23 Feb The Effect of Environmental and Lifestyle Factors on Fertility
There are no high-quality and randomized studies that review lifestyle factors and fertility. In fact, many studies are observational studies and have confounding variables. For example, smoking appears to effect fertility but individuals who smoke tend to drink more alcohol and exercise less.
Although studies have not clearly defined individual lifestyle factors and its effect on fertility, there are studies that indicate positive lifestyle changes that may be a benefit for your overall health and chances to conceive.
Female and possibly male partners may be less fertile than non-smokers and some studies show tobacco cessation is associated with an increase in fertility rates within one year. Studies link tobacco use to early menopause (possibly due to increase loss of eggs in the ovary), oxidative stress and DNA damage to egg, all factors that lower the chance of pregnancy even with IVF. Mothers who smoke are at increased risk of miscarriage, low birth weight babies and other obstetrical complications.
Men who smoke have a reduction in semen quality that does not appear to effect fertility except for men with borderline sperm counts and those undergoing IVF and ICSI.
Overweight and Obesity
Women who are overweight or obese are less fertile, likely due to anovulation and insulin resistance and elevated male type hormones. Although weight loss does not always result in pregnancy, for some women, it may increase spontaneous pregnancy rates and it may have long term health benefits. Studies are not conclusive regarding obese patient’s pregnancy rates with IVF when compared to normal weight women. Obese pregnant women have an increased rate of miscarriage and fetal malformations compared to normal weight pregnant women.

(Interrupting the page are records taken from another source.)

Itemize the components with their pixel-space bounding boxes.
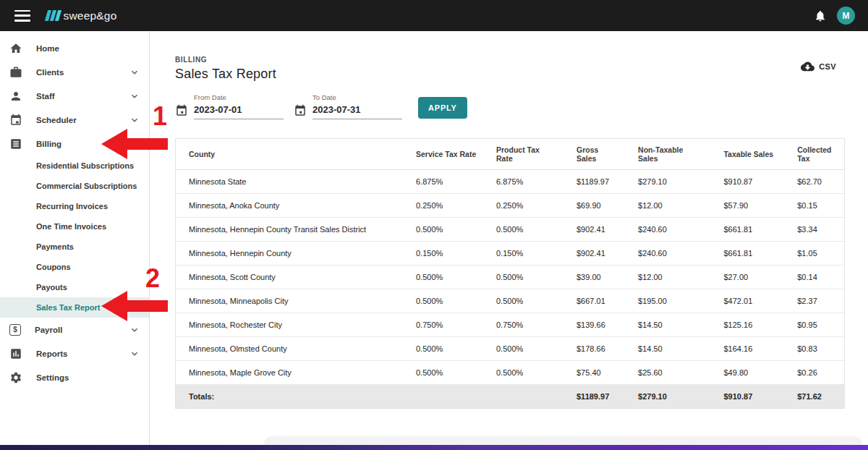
table-cell: $279.10 (625, 170, 710, 194)
totals-cell (483, 385, 563, 409)
sidebar-item-payouts[interactable]: Payouts (0, 277, 149, 297)
totals-cell: $71.62 (784, 385, 844, 409)
table-cell: $27.00 (710, 266, 784, 289)
app-window: sweep&go M HomeClientsStaffSchedulerBill… (0, 0, 868, 450)
sidebar-item-label: Residential Subscriptions (36, 161, 134, 170)
column-header: Collected Tax (784, 139, 844, 170)
chevron-down-icon (129, 348, 140, 360)
table-cell: $25.60 (625, 361, 710, 385)
sidebar-item-label: Reports (36, 349, 67, 358)
table-cell: Minnesota, Hennepin County Transit Sales… (176, 218, 404, 242)
sidebar-item-settings[interactable]: Settings (0, 365, 149, 389)
chevron-down-icon (129, 67, 140, 78)
notifications-bell-icon[interactable] (814, 9, 827, 22)
table-cell: $62.70 (784, 170, 844, 194)
cloud-download-icon (801, 61, 814, 72)
sidebar-item-billing[interactable]: Billing (0, 132, 149, 156)
table-cell: $49.80 (710, 361, 784, 385)
menu-icon[interactable] (14, 10, 30, 22)
table-cell: $14.50 (625, 337, 710, 361)
sidebar-item-label: Payroll (35, 326, 62, 334)
chevron-down-icon (129, 324, 140, 336)
table-cell: $1.05 (784, 242, 844, 266)
sidebar-item-sales-tax-report[interactable]: Sales Tax Report (0, 297, 149, 318)
sidebar-item-clients[interactable]: Clients (0, 60, 149, 84)
table-cell: $39.00 (563, 266, 625, 289)
table-cell: 0.500% (483, 218, 563, 242)
totals-row: Totals:$1189.97$279.10$910.87$71.62 (176, 385, 845, 409)
sidebar-item-commercial-subscriptions[interactable]: Commercial Subscriptions (0, 176, 149, 196)
sidebar-item-payments[interactable]: Payments (0, 237, 149, 257)
to-date-label: To Date (312, 93, 402, 101)
table-cell: $178.66 (563, 337, 625, 361)
sidebar-item-one-time-invoices[interactable]: One Time Invoices (0, 216, 149, 237)
table-cell: $57.90 (710, 194, 784, 218)
column-header: Non-Taxable Sales (625, 139, 710, 170)
table-cell: 0.750% (483, 313, 563, 337)
sidebar-item-recurring-invoices[interactable]: Recurring Invoices (0, 196, 149, 216)
sidebar-item-coupons[interactable]: Coupons (0, 257, 149, 277)
table-cell: $75.40 (563, 361, 625, 385)
table-cell: $0.95 (784, 313, 844, 337)
totals-cell (403, 385, 483, 409)
table-row: Minnesota, Rochester City0.750%0.750%$13… (176, 313, 845, 337)
to-date-field: To Date (294, 93, 402, 119)
person-icon (9, 89, 22, 103)
table-cell: 0.500% (483, 337, 563, 361)
sidebar-item-reports[interactable]: Reports (0, 341, 149, 365)
table-cell: Minnesota, Hennepin County (176, 242, 404, 266)
table-cell: 0.150% (403, 242, 483, 266)
sidebar-item-label: Recurring Invoices (36, 202, 108, 211)
table-cell: 0.500% (403, 266, 483, 289)
chevron-down-icon (129, 114, 140, 126)
sidebar-item-label: Commercial Subscriptions (36, 182, 137, 190)
table-cell: $69.90 (563, 194, 625, 218)
table-cell: 0.500% (403, 361, 483, 385)
table-cell: Minnesota, Rochester City (176, 313, 404, 337)
table-cell: $240.60 (625, 242, 710, 266)
table-cell: 0.500% (483, 289, 563, 313)
sidebar-item-staff[interactable]: Staff (0, 84, 149, 108)
table-cell: $902.41 (563, 218, 625, 242)
sidebar-item-label: Payouts (36, 283, 67, 292)
table-cell: 0.500% (483, 361, 563, 385)
calendar-icon[interactable] (175, 104, 188, 117)
column-header: Gross Sales (563, 139, 625, 170)
table-cell: 6.875% (403, 170, 483, 194)
topbar: sweep&go M (0, 0, 868, 31)
to-date-input[interactable] (312, 104, 402, 115)
sidebar-item-label: Settings (36, 373, 69, 382)
totals-cell: Totals: (176, 385, 404, 409)
table-row: Minnesota, Olmsted County0.500%0.500%$17… (176, 337, 845, 361)
table-cell: $125.16 (710, 313, 784, 337)
column-header: County (176, 139, 404, 170)
sidebar-item-label: Home (36, 44, 59, 53)
from-date-input[interactable] (194, 104, 284, 115)
table-cell: Minnesota, Minneapolis City (176, 289, 404, 313)
sidebar-item-label: Scheduler (36, 116, 77, 124)
table-row: Minnesota, Anoka County0.250%0.250%$69.9… (176, 194, 845, 218)
sidebar-item-home[interactable]: Home (0, 36, 149, 60)
logo-slashes-icon (46, 10, 60, 21)
sidebar-item-payroll[interactable]: $Payroll (0, 318, 149, 341)
calendar-icon[interactable] (294, 104, 307, 117)
apply-button[interactable]: APPLY (418, 97, 467, 119)
sidebar-item-scheduler[interactable]: Scheduler (0, 108, 149, 132)
table-row: Minnesota, Scott County0.500%0.500%$39.0… (176, 266, 845, 289)
table-row: Minnesota, Hennepin County0.150%0.150%$9… (176, 242, 845, 266)
table-cell: 0.500% (403, 218, 483, 242)
table-cell: $661.81 (710, 218, 784, 242)
sidebar-item-label: Sales Tax Report (36, 303, 100, 312)
column-header: Taxable Sales (710, 139, 784, 170)
table-row: Minnesota, Minneapolis City0.500%0.500%$… (176, 289, 845, 313)
table-header-row: CountyService Tax RateProduct Tax RateGr… (176, 139, 845, 170)
table-cell: Minnesota, Scott County (176, 266, 404, 289)
sidebar-item-label: Coupons (36, 263, 71, 271)
user-avatar[interactable]: M (837, 7, 855, 25)
sidebar-item-residential-subscriptions[interactable]: Residential Subscriptions (0, 156, 149, 176)
csv-export-button[interactable]: CSV (801, 61, 836, 72)
table-cell: $667.01 (563, 289, 625, 313)
totals-cell: $910.87 (710, 385, 784, 409)
table-cell: 0.250% (483, 194, 563, 218)
date-filters: From Date To Date APPLY (175, 93, 845, 119)
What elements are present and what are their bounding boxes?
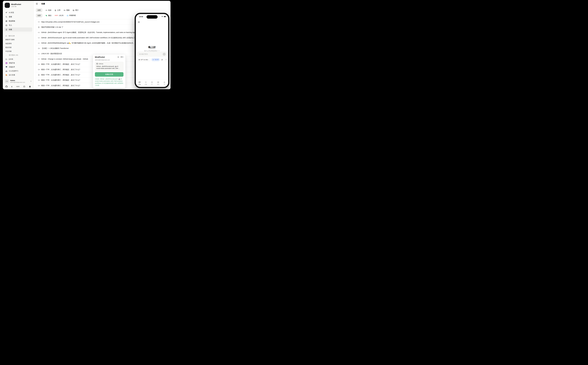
- network-icon: [6, 4, 8, 7]
- dynamic-island: [147, 15, 158, 19]
- link-icon: [38, 37, 40, 39]
- phone-menu-icon[interactable]: [138, 21, 140, 23]
- user-email: admin@mindpocket.com: [10, 82, 25, 83]
- model-selector-chip[interactable]: GPT-4o Mini ⌄: [137, 58, 151, 61]
- mention-chip[interactable]: @: [161, 58, 164, 61]
- bilibili-icon[interactable]: [23, 85, 25, 88]
- sidebar-item-label: 收藏: [9, 28, 12, 31]
- divider: [5, 33, 32, 33]
- folder-emoji: 🖥️: [5, 66, 7, 68]
- link-icon: [38, 53, 40, 55]
- knowledge-base-chip[interactable]: 知识库: [151, 58, 160, 61]
- sidebar-item-ai-chat[interactable]: AI 对话: [4, 10, 32, 15]
- page-title: 收藏: [41, 3, 45, 5]
- bookmark-title: GitHub - jihe520/MathModelAgent: 🤖📐 专为数学…: [41, 42, 135, 44]
- video-icon: [38, 69, 40, 70]
- phone-tab-chat[interactable]: 对话: [136, 80, 143, 87]
- chat-item[interactable]: 信息查询: [4, 42, 32, 45]
- user-name: Admin: [10, 80, 25, 81]
- source-tab-bilibili[interactable]: 哔哩哔哩: [67, 14, 76, 17]
- bookmark-title: 模拟一千年，从兴盛到衰亡，再到稳定，发生了什么?: [41, 63, 80, 65]
- video-icon: [38, 63, 40, 65]
- app-subtitle: 口袋大脑: [11, 6, 21, 7]
- signal-icon: [158, 16, 161, 17]
- type-filter-row: 全部 链接 文章 视频 图片: [36, 8, 170, 12]
- page-header: 收藏: [34, 1, 170, 7]
- show-more-button[interactable]: ··· 显示更多 (16): [4, 53, 32, 57]
- send-button[interactable]: ↑: [163, 53, 166, 56]
- phone-tab-me[interactable]: 我: [161, 80, 168, 87]
- x-icon[interactable]: X: [11, 86, 12, 88]
- globe-icon: [139, 59, 140, 60]
- sidebar-nav: AI 对话 搜索 数据看板 导入 收藏: [4, 10, 32, 32]
- qq-icon[interactable]: [29, 85, 31, 88]
- tab-label: 链接: [48, 9, 51, 11]
- folder-item[interactable]: 🖥️ 后端技术: [4, 65, 32, 69]
- page-source-card: GitHub GitHub - jihe520/social-push: 🤖 A…: [95, 62, 123, 71]
- phone-chat-input-box: ↑: [137, 52, 167, 57]
- chevron-down-icon: ⌄: [149, 59, 149, 60]
- sidebar-item-label: 搜索: [9, 16, 12, 18]
- github-icon[interactable]: [5, 85, 7, 88]
- type-tab-articles[interactable]: 文章: [54, 9, 61, 11]
- bookmark-title: 模拟一千年，从兴盛到衰亡，再到稳定，发生了什么?: [41, 79, 80, 81]
- folder-item[interactable]: 🤖 AI & 机器学习: [4, 69, 32, 73]
- bookmark-title: GitHub - jihe520/learn-agent: 学习 Agent 的…: [41, 31, 137, 34]
- app-logo: [5, 3, 10, 8]
- sidebar-item-dashboard[interactable]: 数据看板: [4, 19, 32, 23]
- sidebar-item-label: AI 对话: [9, 12, 14, 14]
- chat-item[interactable]: 获取学习资料: [4, 38, 32, 42]
- chat-item[interactable]: 初次问候: [4, 45, 32, 49]
- bookmark-title: 我的开源项目突破 1.1k star 了: [41, 26, 63, 28]
- logout-button[interactable]: 退出: [121, 56, 123, 58]
- phone-chat-input[interactable]: [139, 53, 163, 55]
- folder-label: 前端开发: [9, 62, 15, 64]
- phone-tab-label: 收藏: [145, 84, 147, 85]
- import-icon: [5, 24, 7, 26]
- folder-item[interactable]: ⚛️ 前端开发: [4, 61, 32, 65]
- greeting-title: 晚上好: [136, 46, 168, 49]
- avatar: CN: [5, 79, 9, 83]
- type-tab-all[interactable]: 全部: [36, 8, 42, 12]
- gear-icon[interactable]: [117, 56, 119, 58]
- source-tab-xiaohongshu[interactable]: 小红书 小红书: [54, 14, 63, 17]
- search-icon: [5, 16, 7, 18]
- type-tab-links[interactable]: 链接: [46, 9, 51, 11]
- type-tab-images[interactable]: 图片: [73, 9, 79, 11]
- chat-item[interactable]: 中文问候: [4, 49, 32, 53]
- type-tab-videos[interactable]: 视频: [64, 9, 69, 11]
- folder-item[interactable]: 🎨 设计灵感: [4, 73, 32, 77]
- show-more-label: 显示更多 (16): [9, 54, 18, 56]
- save-page-button[interactable]: 收藏此页面: [95, 72, 123, 77]
- knowledge-base-label: 知识库: [155, 59, 159, 61]
- phone-status-bar: 19:50: [136, 14, 168, 19]
- phone-tab-label: 对话: [139, 84, 141, 85]
- phone-tab-board[interactable]: 看板: [155, 80, 161, 87]
- folders-section[interactable]: 文件夹: [4, 57, 32, 61]
- wifi-icon: [161, 16, 163, 17]
- phone-tab-favorites[interactable]: 收藏: [143, 80, 149, 87]
- image-icon: [73, 9, 74, 11]
- tab-label: 小红书: [59, 14, 63, 17]
- link-icon: [38, 21, 40, 23]
- sidebar-item-search[interactable]: 搜索: [4, 15, 32, 19]
- source-page-description: GitHub - jihe520/social-push: 🤖 AI socia…: [96, 65, 122, 70]
- video-icon: [64, 9, 65, 11]
- phone-bottom-nav: 对话 收藏 导入 看板 我: [136, 80, 168, 87]
- sidebar-item-favorites[interactable]: 收藏: [4, 28, 32, 32]
- bookmark-title: https://zhuanlan.zhihu.com/p/19228080470…: [41, 21, 100, 23]
- add-chip[interactable]: +: [164, 58, 168, 61]
- chevron-up-down-icon: [30, 80, 32, 82]
- sidebar-toggle-icon[interactable]: [36, 3, 38, 5]
- sidebar-item-import[interactable]: 导入: [4, 23, 32, 28]
- sparkles-icon: [5, 12, 7, 14]
- xiaohongshu-icon[interactable]: 小红书: [16, 86, 20, 87]
- user-account-selector[interactable]: CN Admin admin@mindpocket.com: [4, 78, 32, 84]
- phone-tab-import[interactable]: 导入: [149, 80, 155, 87]
- folder-emoji: 🎨: [5, 74, 7, 76]
- source-tab-wechat[interactable]: 微信: [46, 14, 51, 17]
- chat-icon: [5, 35, 7, 37]
- person-icon: [163, 81, 165, 83]
- source-tab-all[interactable]: 全部: [36, 14, 42, 17]
- phone-screen: 19:50 晚上好 有什么可以帮您的吗？？ ↑ GPT-4o Mini ⌄: [136, 14, 168, 87]
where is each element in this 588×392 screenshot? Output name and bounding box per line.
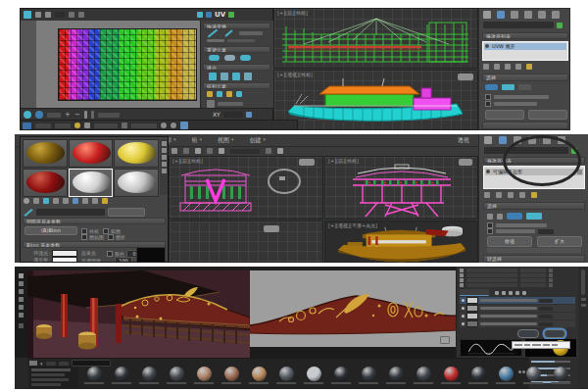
material-slot[interactable]: [114, 169, 159, 197]
background-icon[interactable]: [162, 155, 167, 160]
shelf-material[interactable]: [494, 367, 517, 384]
relax-tool-icon[interactable]: [209, 55, 220, 61]
layer-visibility-icon[interactable]: [462, 307, 465, 310]
layer-opacity-bar[interactable]: [539, 299, 553, 303]
mirror-icon[interactable]: [78, 12, 84, 18]
show-end-result-icon[interactable]: [494, 64, 500, 70]
shelf-material[interactable]: [274, 367, 298, 384]
smudge-icon[interactable]: [19, 305, 24, 310]
reset-view-icon[interactable]: [440, 336, 450, 344]
shelf-caret-icon[interactable]: ▾: [40, 361, 43, 367]
polygon-mode-button[interactable]: [507, 213, 522, 220]
add-mask-icon[interactable]: [509, 291, 513, 295]
reset-map-icon[interactable]: [53, 198, 59, 204]
shrink-button[interactable]: [528, 110, 567, 120]
show-map-icon[interactable]: [73, 198, 78, 204]
checkbox[interactable]: [485, 94, 491, 100]
viewport-3d-paint[interactable]: [27, 270, 250, 358]
shelf-material[interactable]: [220, 367, 243, 384]
maxscript-icon[interactable]: [23, 122, 31, 129]
grow-button[interactable]: [485, 110, 524, 120]
uv-rollout-header[interactable]: 重塑元素: [203, 46, 270, 53]
stack-bulb-icon[interactable]: [485, 44, 489, 48]
shelf-material[interactable]: [412, 367, 435, 384]
channel-row[interactable]: [460, 269, 553, 272]
rotate-pack-icon[interactable]: [226, 91, 232, 97]
channel-row[interactable]: [460, 273, 553, 277]
uv-rollout-header[interactable]: 缝合: [203, 64, 270, 71]
select-icon[interactable]: [172, 148, 177, 154]
layer-visibility-icon[interactable]: [462, 315, 465, 318]
material-slot[interactable]: [23, 139, 68, 168]
pelt-tool-icon[interactable]: [240, 55, 251, 61]
scale-tool-icon[interactable]: [219, 148, 224, 154]
shelf-material[interactable]: [384, 367, 408, 384]
stitch-icon[interactable]: [209, 73, 217, 80]
move-icon[interactable]: [24, 11, 31, 19]
layer-opacity-bar[interactable]: [539, 307, 553, 311]
shelf-material[interactable]: [165, 367, 188, 384]
make-unique-icon[interactable]: [63, 198, 69, 204]
channel-row[interactable]: [460, 283, 553, 287]
twosided-checkbox[interactable]: 双面: [103, 228, 121, 234]
viewport-front-wireframe[interactable]: [+][前][线框]: [273, 8, 478, 69]
clone-icon[interactable]: [19, 313, 24, 318]
preset-item[interactable]: [31, 368, 71, 371]
tab-motion-icon[interactable]: [524, 11, 532, 19]
by-angle-checkbox[interactable]: [487, 228, 493, 234]
tab-create-icon[interactable]: [484, 136, 492, 144]
viewport-perspective-wireframe[interactable]: [+][透视][线框]: [273, 70, 478, 130]
selfillum-checkbox[interactable]: [107, 251, 113, 257]
layer-opacity-bar[interactable]: [539, 322, 553, 326]
edge-icon[interactable]: [497, 214, 503, 220]
shelf-material[interactable]: [466, 367, 490, 384]
menu-item[interactable]: 视图▾: [218, 136, 234, 143]
stack-bulb-icon[interactable]: [486, 170, 490, 173]
falloff-icon[interactable]: [35, 111, 43, 119]
tab-utilities-icon[interactable]: [552, 11, 560, 19]
delete-layer-icon[interactable]: [522, 291, 526, 295]
shelf-material[interactable]: [247, 367, 270, 384]
move-tool-icon[interactable]: [195, 148, 201, 154]
material-slot[interactable]: [114, 139, 159, 168]
grid-snap-icon[interactable]: [197, 12, 203, 18]
material-slot[interactable]: [23, 169, 68, 197]
shelf-material[interactable]: [329, 367, 353, 384]
zoom-icon[interactable]: [171, 122, 176, 128]
tab-hierarchy-icon[interactable]: [511, 11, 518, 19]
diffuse-color-swatch[interactable]: [52, 257, 77, 263]
shelf-search-input[interactable]: [72, 360, 111, 367]
viewport-top-right[interactable]: [+][前][线框]: [324, 156, 478, 220]
scale-icon[interactable]: [45, 12, 51, 18]
ambient-color-swatch[interactable]: [52, 250, 77, 257]
uv-island-mosaic[interactable]: [58, 28, 197, 101]
viewport-top-left[interactable]: [+][前][线框]: [169, 156, 323, 220]
grow-button[interactable]: 扩大: [537, 236, 582, 247]
edge-mode-button[interactable]: [502, 84, 514, 90]
panel-scrollbar[interactable]: [578, 267, 588, 389]
facemap-checkbox[interactable]: 面贴图: [81, 234, 104, 240]
layer-opacity-bar[interactable]: [539, 315, 553, 318]
group-icon[interactable]: [236, 91, 242, 97]
object-name-field[interactable]: [483, 22, 554, 28]
stack-entry[interactable]: UVW 展开: [484, 43, 566, 50]
projection-icon[interactable]: [19, 289, 24, 294]
selection-rollout-header[interactable]: 选择: [483, 202, 585, 210]
weld-icon[interactable]: [232, 73, 240, 80]
shader-type-dropdown[interactable]: (B)Blinn: [24, 226, 77, 235]
viewport-nav-button[interactable]: [299, 159, 315, 166]
rescale-icon[interactable]: [217, 91, 222, 97]
preset-item[interactable]: [31, 373, 65, 376]
viewport-nav-button[interactable]: [264, 225, 279, 232]
add-folder-icon[interactable]: [502, 291, 506, 295]
configure-icon[interactable]: [526, 64, 532, 70]
freeform-icon[interactable]: [69, 12, 74, 18]
maximize-viewport-icon[interactable]: [180, 122, 188, 129]
get-material-icon[interactable]: [24, 198, 29, 204]
texture-list-icon[interactable]: [228, 12, 234, 18]
scroll-thumb[interactable]: [581, 270, 585, 295]
layer-visibility-icon[interactable]: [462, 322, 465, 325]
go-sibling-icon[interactable]: [92, 198, 98, 204]
add-effect-icon[interactable]: [515, 291, 519, 295]
vertex-mode-button[interactable]: [485, 84, 498, 90]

In observational studies, obese and overweight men may have lower spontaneous pregnancy rates. Obesity in men is associated with changes in hormone levels that effect semen parameters. However, studies do not show overweight and obese men have poorer outcomes to fertility therapy.
Underweight women, especially in women with excessive exercise and calorie restriction, can be infertile due to anovulation. Weight gain may result in the return of ovulation for these women.
Underweight men may have lower sperm count and sperm motility.
Some studies show fertility may be decreased in women of normal and low body weight who exercise vigorously more than 5 hours per week. However, lack of exercise associated with obesity is more likely to contribute to anovulation and infertility.
Exercise in men does not appear to effect semen quality or count except for men who bike more than 5 hours per week. Pregnancy rates in men who bike more than 5 hours per week have not been studied.
For women, moderate (3-13 drinks/week) and heavy (14 drinks or more per week) alcohol use may affect the time it takes to conceive. Studies looking at alcohol consumption and successful live birth after IVF are mixed. Alcohol should be avoided from conception and throughout pregnancy.
Heavy alcohol use by men reduces testosterone levels and sperm production and impotence.
There is no evidence that special diets or dietary restrictions increase fertility except for patients with confirmed celiac disease.
Up to two cups of coffee per day do not appear to effect female fertility and no studies have shown an effect of caffeine use on male fertility.
Recreational Drug Use: Marijuana
Better quality of studies is needed regarding the possible effects between marijuana use and infertility.
For women, cannabis users were less likely to conceive per cycle and had differences in reproductive hormones in one NIH study of 1200 women who had one to two previous miscarriages. In another study of 201 women, ovulation was delayed up to 3.5 days in women who smoked marijuana more than once a week and more marijuana smokers had anovulatory cycles compared to non- smokers.
For men, chronic opioid and cannabinoid use can result in infertility due to the suppression of GnRH, testosterone and sperm production in men. In one study of 1215 men, smoking marijuana more than once weekly in the preceding 3 months was associated with a 29% reduction in total sperm count. Pregnancy rates were not studied. Sperm motility and morphology were unaffected.
Testosterone Use in Men
Use of testosterone for muscle building or “male enhancement” decreases sperm production. After stopping testosterone, it may take months for sperm production to recover.
Environmental pollutants and toxicants, such as dry-cleaning solvents, heavy metals, pesticides, nitrous oxide and possibly bisphenol A (BPA) may have adverse effects on fertility and pregnancy.
Saunas and Hot Tubs: Heat Exposure
A recent review of sauna use in men and women attempting to conceive showed no effect on fertility. There is little data to link male fertility with laptop use, prolonged sitting, tight underwear or prolonged heat exposure.